Ont-ils tort ou raison, ces savants, chercheurs d'avenir, qui, face à la pollution accélérée de la planète, croient que la fin des temps approche et qu'il ne restera plus bientôt qu'une «terre» toute petite... et blanche? Telle est l'opinion de Trinh Xuan Thuan, un «astrophysicien de renom autant qu'un observateur passionné du ciel», ainsi que l'appelle Caroline Montpetit dans un cahier du Devoir (13 décembre 2003). Dans Origines - La nostalgie des commencements (Fayard, 2003), Trinh Xuan Thuan, le célèbre auteur de La Mélodie secrète (1988), prévoit qu'à la toute fin de notre monde, la plus célèbre de nos étoiles, le Soleil, «va s'effondrer en une naine blanche de la taille de la Terre» pour ensuite engloutir avec elle Mercure, Vénus...

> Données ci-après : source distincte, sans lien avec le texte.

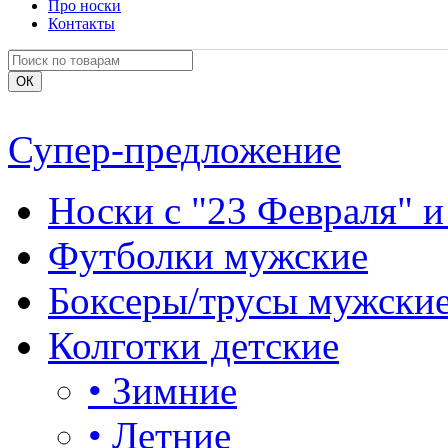
Про носки
Контакты
Супер-предложение
Носки с "23 Февраля" и
Футболки мужские
Боксеры/трусы мужски
Колготки детские
•
Зимние
•
Летние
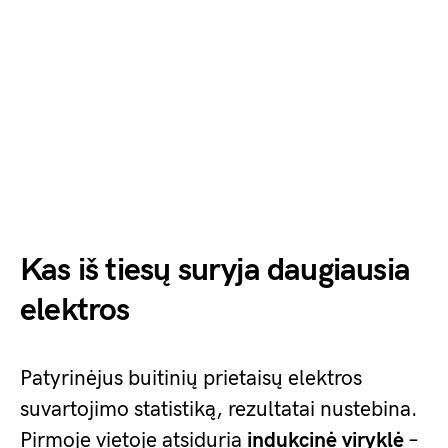
Kas iš tiesų suryja daugiausia
elektros
Patyrinėjus buitinių prietaisų elektros
suvartojimo statistiką, rezultatai nustebina.
Pirmoje vietoje atsiduria
indukcinė viryklė
–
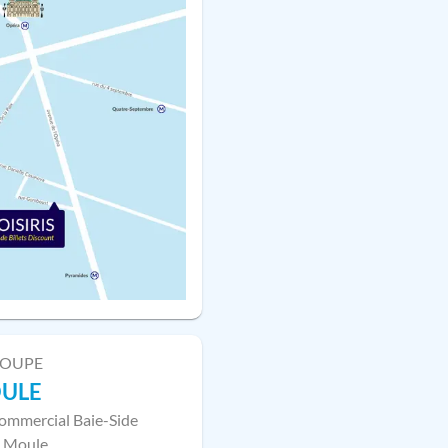
LOUPE
OULE
ommercial Baie-Side
 Moule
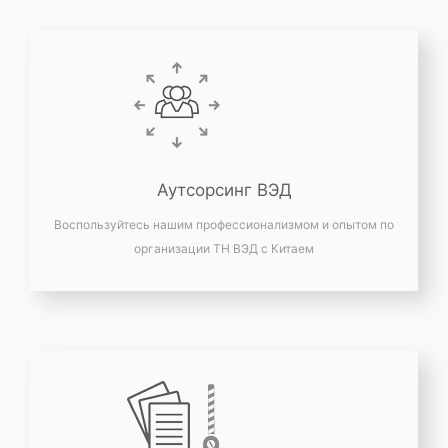
Аутсорсинг ВЭД
Воспользуйтесь нашим профессионализмом и опытом по
организации ТН ВЭД с Китаем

Franchement et bouddhistement plus optimiste est Tagore (1861-1941), qui prévoit une finale toute de feu et de lumière: «Le mur s'entrouvre, la lumière, rire divin, le traverse / Victoire, ô Lumière / Le coeur de la nuit est percé!... / Accours, ô Toi qui es terrible dans ta blancheur immaculée / La mort agonise dans un jaillissement de splendeur!» (La Corbeille de fruits, page 39).

Telle n'est pas exactement la perspective de plusieurs religions, dont le christianisme. Jésus de Nazareth a vu la mort en face, l'a subie, l'a intégrée, au point de dire: «Qui croit en moi, même s'il meurt, aura la vie éternelle!» Là se trouve une promesse de vie. Vie promise à chaque personne. Par résurgence! Là se trouve une promesse de vie. Vie promise à chaque personne. Par résurgence? Par renaissance? Par résurrection, après révision, bien sûr, de chaque destinée? Survie de l'univers aussi: «Je vis un ciel nouveau et une terre nouvelle» (Apocalypse, 21, 1).

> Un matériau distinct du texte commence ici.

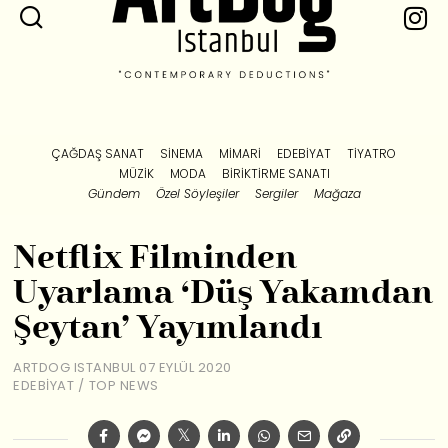
ÇAĞDAŞ SANAT
SINEMA
MIMARI
EDEBIYAT
TIYATRO
MÜZIK
MODA
BIRIKTIRME SANATI
Gündem
Özel Söyleşiler
Sergiler
Mağaza
Netflix Filminden
Uyarlama ‘Düş Yakamdan
Şeytan’ Yayımlandı
ARTDOG ISTANBUL
07 EYLÜL 2020
EDEBIYAT
/
TOP NEWS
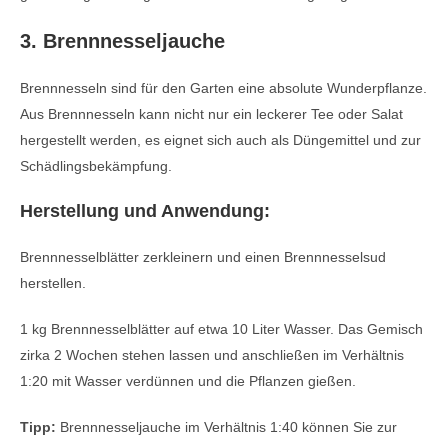
3. Brennnesseljauche
Brennnesseln sind für den Garten eine absolute Wunderpflanze.
Aus Brennnesseln kann nicht nur ein leckerer Tee oder Salat
hergestellt werden, es eignet sich auch als Düngemittel und zur
Schädlingsbekämpfung.
Herstellung und Anwendung:
Brennnesselblätter zerkleinern und einen Brennnesselsud
herstellen.
1 kg Brennnesselblätter auf etwa 10 Liter Wasser. Das Gemisch
zirka 2 Wochen stehen lassen und anschließen im Verhältnis
1:20 mit Wasser verdünnen und die Pflanzen gießen.
Tipp:
Brennnesseljauche im Verhältnis 1:40 können Sie zur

Et les couleurs, maintenant? Alignés sur les mêmes récits de notre ère, nous nous rappellerons que Jésus de Nazareth, un jour transfiguré, portait une robe blanche, «si blanche qu'aucun foulon sur terre ne peut blanchir de la sorte». De même, Jean de Patmos, l'un des quatre évangélistes à proclamer qu'il a bel et bien vu Jésus de retour, précise que les deux anges qui saluent le témoin Marie-Madeleine, au matin de Pâques, sont vêtus de blanc.

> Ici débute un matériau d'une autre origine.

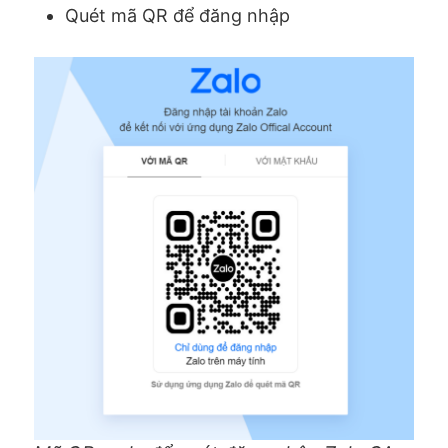
Quét mã QR để đăng nhập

Si nous consultons de nouveau les textes sacrés, voici que le blanc — encore lui! — signifie la gloire de Dieu et même sa miséricorde, comparable selon les psaumes à la plus blanche des blanches neiges. De quoi nous réconcilier avec l'hiver prochain! Si nous nous en prenons encore à la «révélation» du charismatique prophète Daniel (160 avant Jésus-Christ), Dieu en personne s'est un jour présenté à nous comme un vieillard de grande sagesse; il portait un vêtement blanc et sa chevelure était blanche «comme de laine nettoyée».

Il n'en fallait pas autant pour que la pâque chrétienne se célèbre en blanc: blanches nappes à l'église, chasuble blanche, étole blanche, roses blanches si possible. Les nouveaux baptisés sont invités à revêtir une belle tunique blanche pour signifier la fête.

Les symboles ont la vie dure. C'est à tel point que certains chercheurs, dont l'écrivain et jésuite Michel de Certeau (1925-1986), ont imaginé l'éternité d'une infinie blancheur, comme éblouie par la vision de Dieu. Non plus, cette fois, une simple image ou parabole, mais un événement. Grand éblouissement! Ravissement suprême! Éternelle joie! Comme si je voyais le soleil de face: la lumière prend tout...

Ne nous arrive-t-il pas parfois de fermer les yeux pour mieux regarder et mieux penser? «Pour bien voir la lumière, dit un ami, éteins ta chandelle!» Extase blanche!

Si, en définitive, la célébration de Pâques n'existait que pour nous aider à rêver, même à croire à cette possibilité d'une mort subite mais aussitôt annulée pour un univers tout blanc, dans un temps-lumière, dans un temps-amour, il me semble que cette fête déjà prestigieuse mériterait qu'on se dise au moins aujourd'hui, chacun, chacune, selon sa pensée respectée: joyeuses Pâques! Joyeuses Pâques quand même!